Microstructure evolution and phase transformation of heavy-ion irradiated U–Mo/Al fuels

Abstract The microstructure evolution and phase transformation of the interdiffusion layer resulting from the interaction between U-Mo and Al in U-Mo/Al bilayer systems irradiated from 140 °C to 275 °C are discussed. Heavy ion irradiation was used as a convenient tool to produce an interdiffusion layer comparable to those occurring during in-pile irradiation. A burn-up equivalent of up to ∼ 7.7 × 10 20 f / cm 3 has been reached to simulate the early in-pile irradiation. Scanning and transmission electron microscopy coupled with energy dispersive spectroscopy were performed to determine the phase and the composition of the induced interdiffusion layer.

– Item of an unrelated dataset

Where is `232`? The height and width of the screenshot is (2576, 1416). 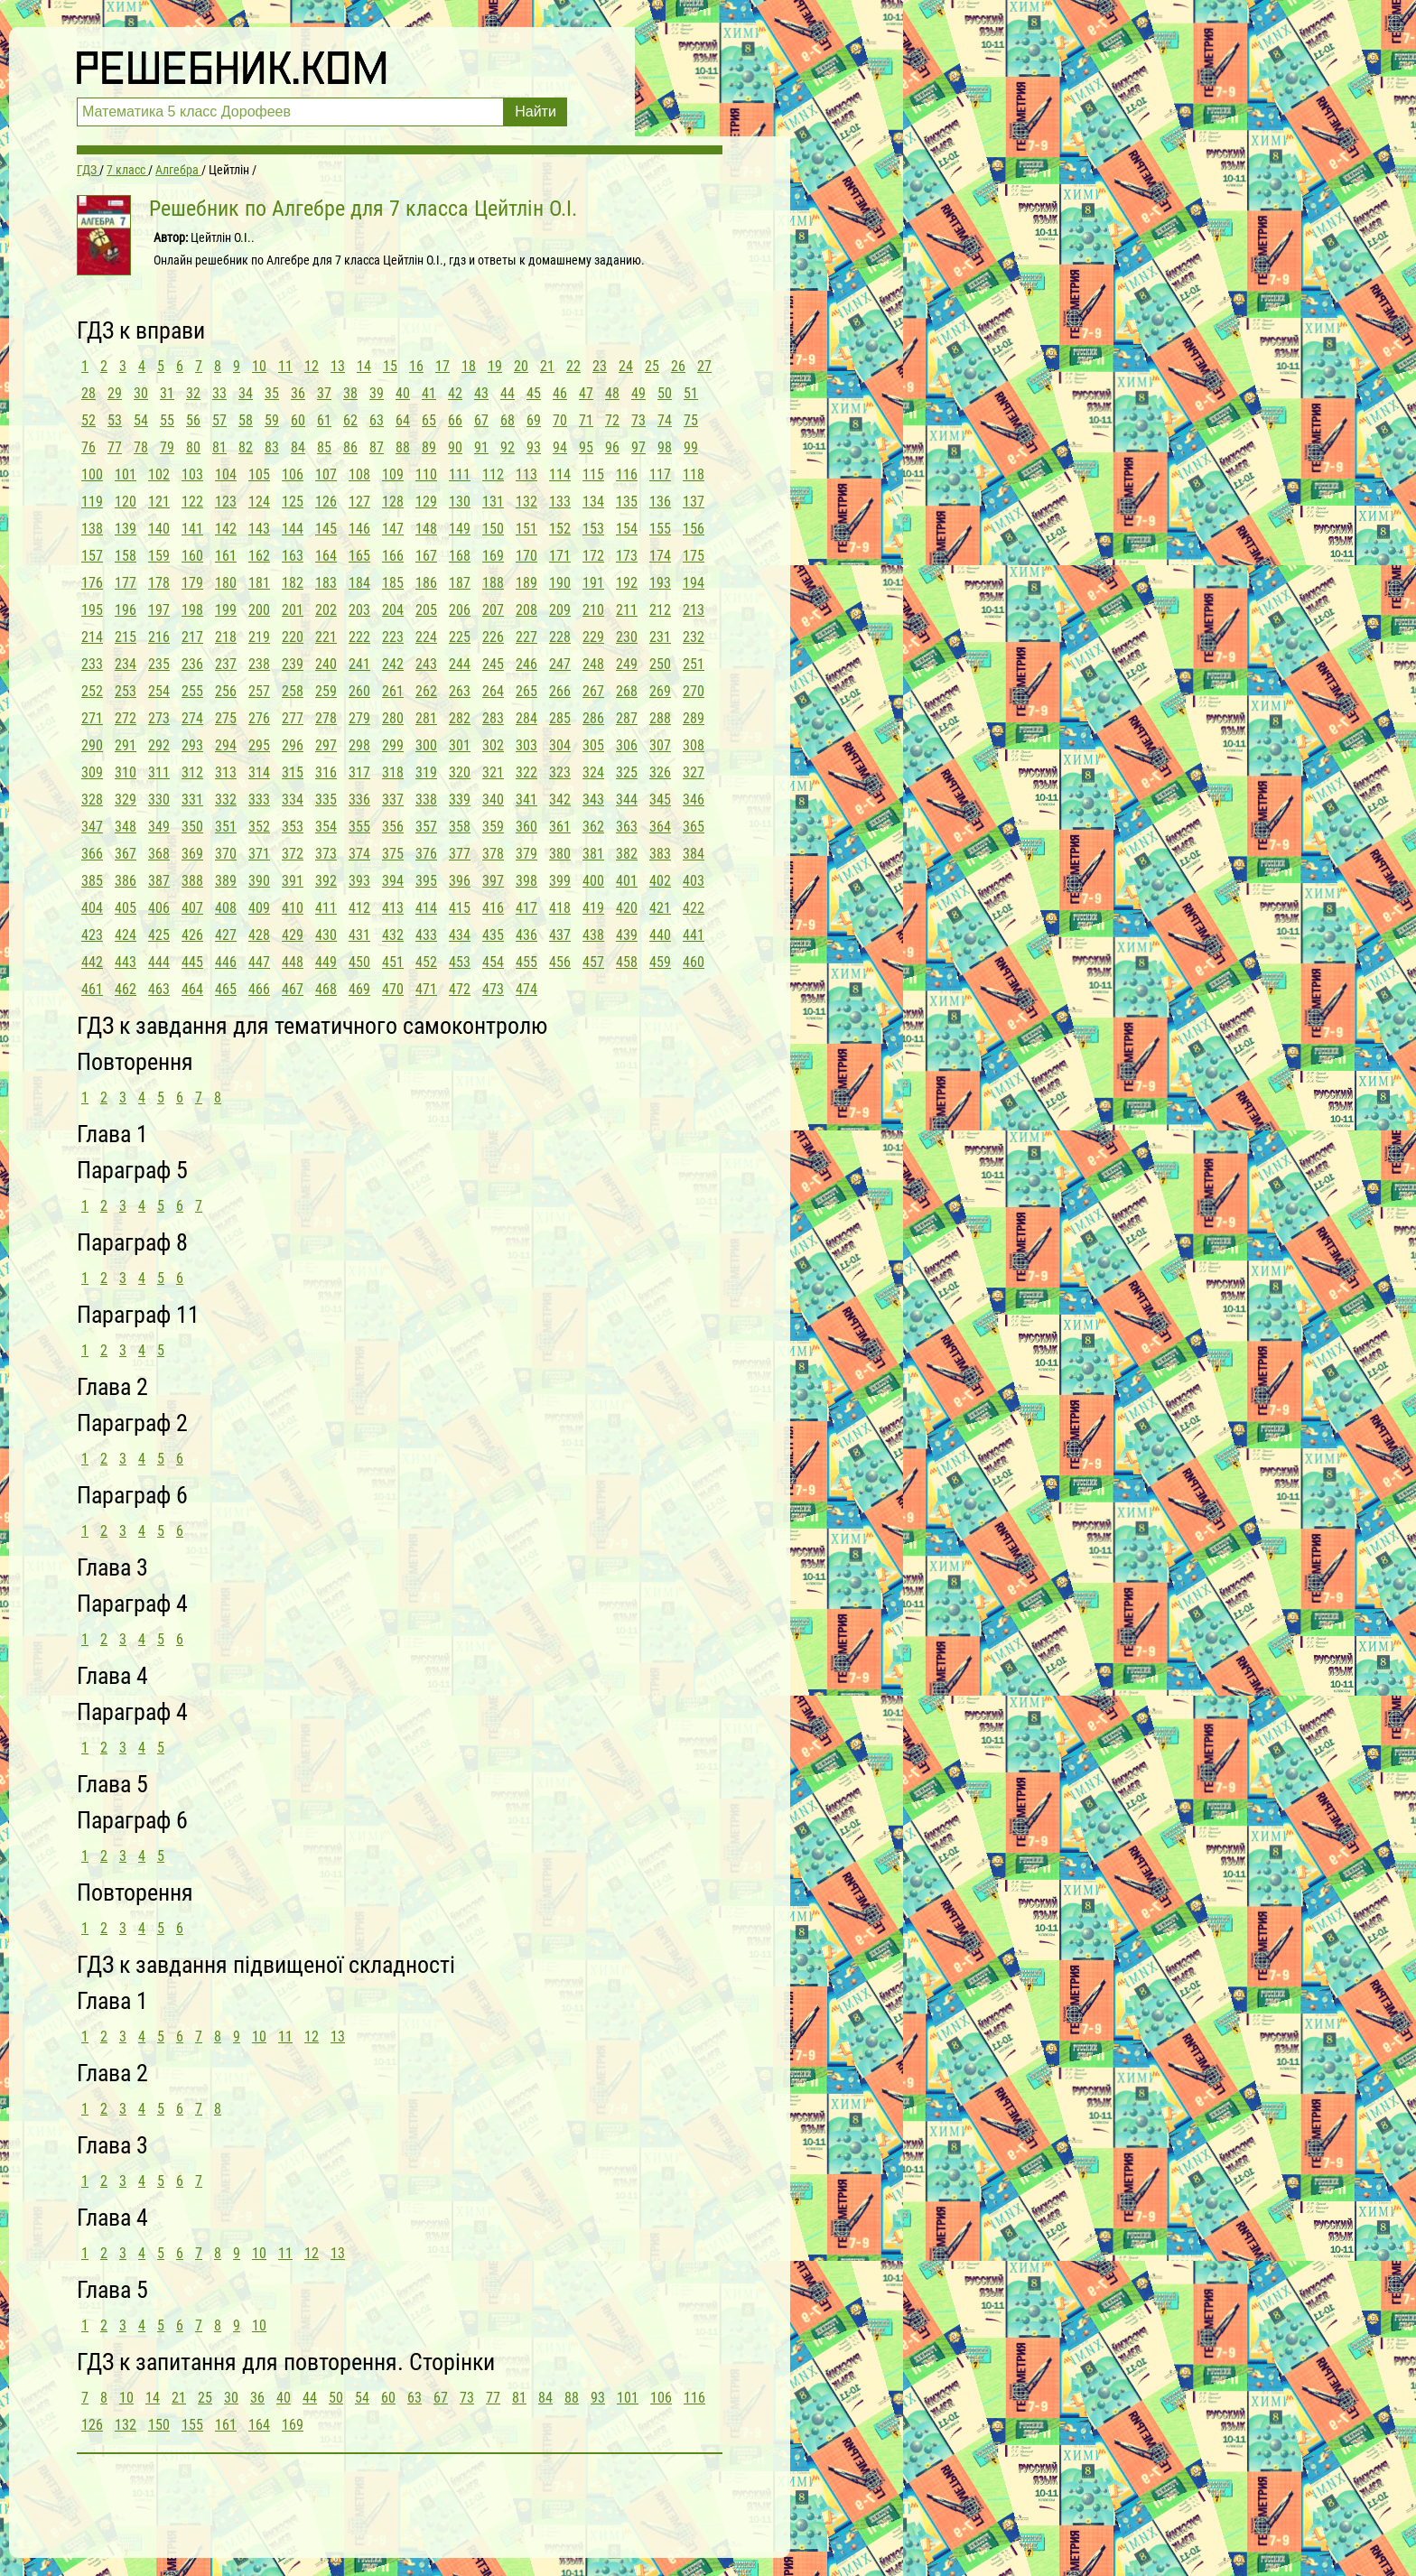
232 is located at coordinates (693, 637).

The present analysis reveals that the U-Mo/Al interdiffusion layer is completely amorphous up to an irradiation temperature of 200 °C. In our experimental geometry, nanograins start to form from 220 °C, propagating from the Al layer towards the U-Mo layer. The γ-U-Mo and the Al layers retain their crystallinity. Furthermore, with increasing irradiation temperature, the Al proportion in the interdiffusion layer rises, indicating an enhanced Al atomic flow with increasing irradiation temperature.